4.3 Second Year Stream Scope of Work
- N/A for SPP2, but we’re very likely to apply again for SPP3.
5. Past Achievements & Additional Information
It feels like we’ve pumped our own tires a lot already (especially in section 2, Eligibility Confirmation).
We’ll highlight a few key contributions to ENS, though:
- Continuously contributing ideas that aim to improve the DAO’s governance health, even if they ultimately did not pass (e.g. Proposal Bond initial exploration, temp check; increasing votable supply by unlocking Coinbase’s delegations)
- Incorporating EFP & ENS Records support into Agora (forum post); see demo on brantly.eth’s Agora profile
- An improved proposal sponsorship and lifecycle management flow (forum post)
- Gasless delegation & voting on ENS Agora (forum post)
- Using EFP For more, see Kent (Agora CTO)’s submissions on the forums: https://discuss.ens.domains/u/kent_agora/activity
Other links to explore if you’re trying to get to know Agora better:
- We follow governance attacks closely (e.g. Agora co-founder Yitong discussing the Compound Governance attack in July 2024)
- Delivery at Dawn, a short film celebrating EIP-4844, initiated by Agora co-founder Yitong and funded by Nouns DAO
- Amplifying EFP to the world (Twitter)
- Agora on Github, where you can find 27+ public repositories
- Our docs site (very much WIP, but we’ll be making big strides here in 2025)

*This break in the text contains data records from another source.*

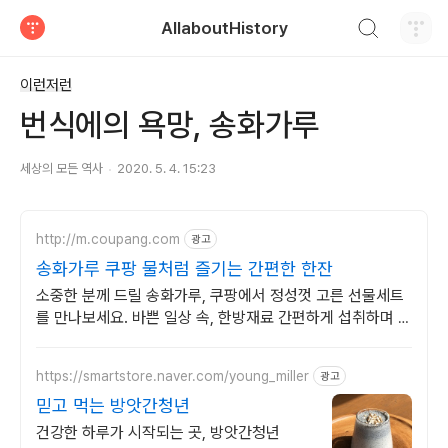
검색하기
AllaboutHistory
티스토리
이런저런
번식에의 욕망, 송화가루
세상의 모든 역사
2020. 5. 4. 15:23
http://m.coupang.com
광고
송화가루 쿠팡 물처럼 즐기는 간편한 한잔
소중한 분께 드릴 송화가루, 쿠팡에서 정성껏 고른 선물세트
를 만나보세요. 바쁜 일상 속, 한방재료 간편하게 섭취하며 꾸
준한 습관을 만들어보세요.
https://smartstore.naver.com/young_miller
광고
믿고 먹는 방앗간청년
건강한 하루가 시작되는 곳, 방앗간청년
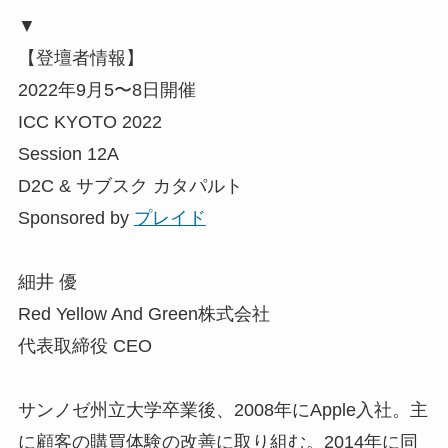
▼
【登壇者情報】
2022年9月5〜8日開催
ICC KYOTO 2022
Session 12A
D2C & サブスク カタパルト
Sponsored by
プレイド
細井 優
Red Yellow And Green株式会社
代表取締役 CEO
サンノゼ州立大学卒業後、2008年にApple入社。主
に顧客の購買体験の改善に取り組む。2014年に同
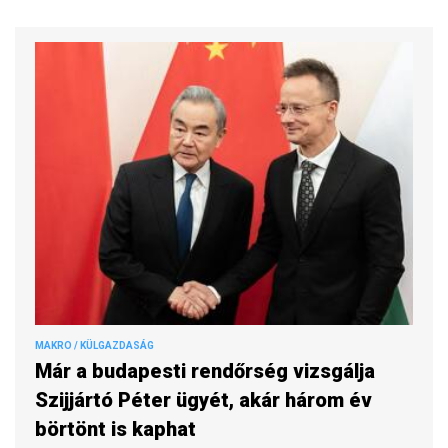
MAKRO / KÜLGAZDASÁG
Már a budapesti rendőrség vizsgálja
Szijjártó Péter ügyét, akár három év
börtönt is kaphat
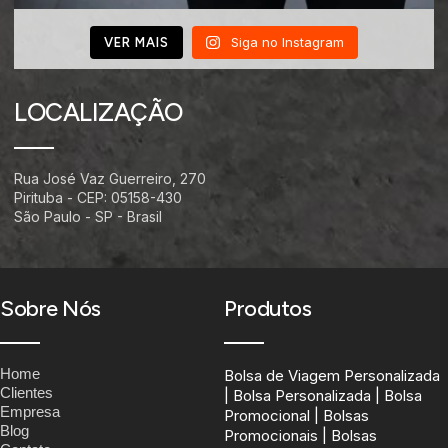
Siga no Instagram
VER MAIS
LOCALIZAÇÃO
Rua José Vaz Guerreiro, 270
Pirituba - CEP: 05158-430
São Paulo - SP - Brasil
Sobre Nós
Produtos
Home
Bolsa de Viagem Personalizada
Clientes
| Bolsa Personalizada | Bolsa
Empresa
Promocional | Bolsas
Blog
Promocionais | Bolsas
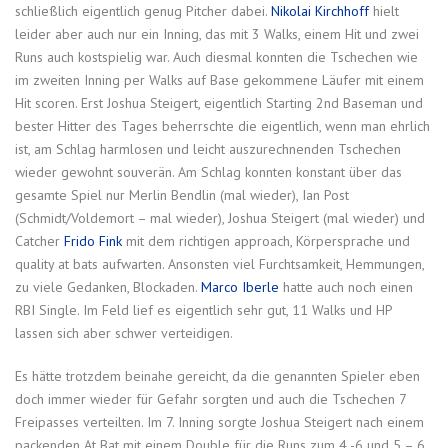
schließlich eigentlich genug Pitcher dabei.
Nikolai Kirchhoff
hielt
leider aber auch nur ein Inning, das mit 3 Walks, einem Hit und zwei
Runs auch kostspielig war. Auch diesmal konnten die Tschechen wie
im zweiten Inning per Walks auf Base gekommene Läufer mit einem
Hit scoren. Erst Joshua Steigert, eigentlich Starting 2nd Baseman und
bester Hitter des Tages beherrschte die eigentlich, wenn man ehrlich
ist, am Schlag harmlosen und leicht auszurechnenden Tschechen
wieder gewohnt souverän. Am Schlag konnten konstant über das
gesamte Spiel nur Merlin Bendlin (mal wieder), Ian Post
(Schmidt/Voldemort – mal wieder), Joshua Steigert (mal wieder) und
Catcher
Frido Fink
mit dem richtigen approach, Körpersprache und
quality at bats aufwarten. Ansonsten viel Furchtsamkeit, Hemmungen,
zu viele Gedanken, Blockaden.
Marco Iberle
hatte auch noch einen
RBI Single. Im Feld lief es eigentlich sehr gut, 11 Walks und HP
lassen sich aber schwer verteidigen.
Es hätte trotzdem beinahe gereicht, da die genannten Spieler eben
doch immer wieder für Gefahr sorgten und auch die Tschechen 7
Freipasses verteilten. Im 7. Inning sorgte Joshua Steigert nach einem
packenden At Bat mit einem Double für die Runs zum 4 -6 und 5 – 6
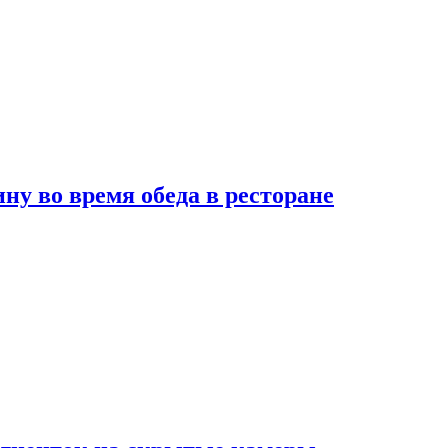
 во время обеда в ресторане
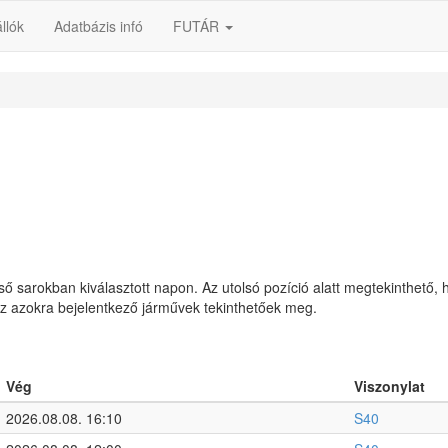
llók
Adatbázis infó
FUTÁR
lső sarokban kiválasztott napon. Az utolsó pozíció alatt megtekinthető, 
 az azokra bejelentkező járművek tekinthetőek meg.
Vég
Viszonylat
2026.08.08. 16:10
S40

6. Video Intro (just 2min11s if you watch on 2x
)
7. Conflict Of Interest Statement & Disclosures
- None of our team members are Stewards, or candidates for Stewardships.
- None of our team has compensated positions at ENS Labs, Karpatkey, or any other project that is currently receiving funding from ENS DAO.
8. Disclosures
These were optional/encouraged in the template. We talk a lot about transparency, so aim to walk the walk as well.
- Agora has commercial relationships with several protocols (discussed in Section 2 > Eligibility Confirmation > Team Experience), but none that a reasonable person would consider directly competitive with ENS.
- Agora has raised some funding. Agora is generating revenue, but is not profitable. We are, however, financially healthy, with at least several years of runway.
Note: If you made it this far — thank you for reading this. Nurturing healthy governance is serious work, and we appreciate ya.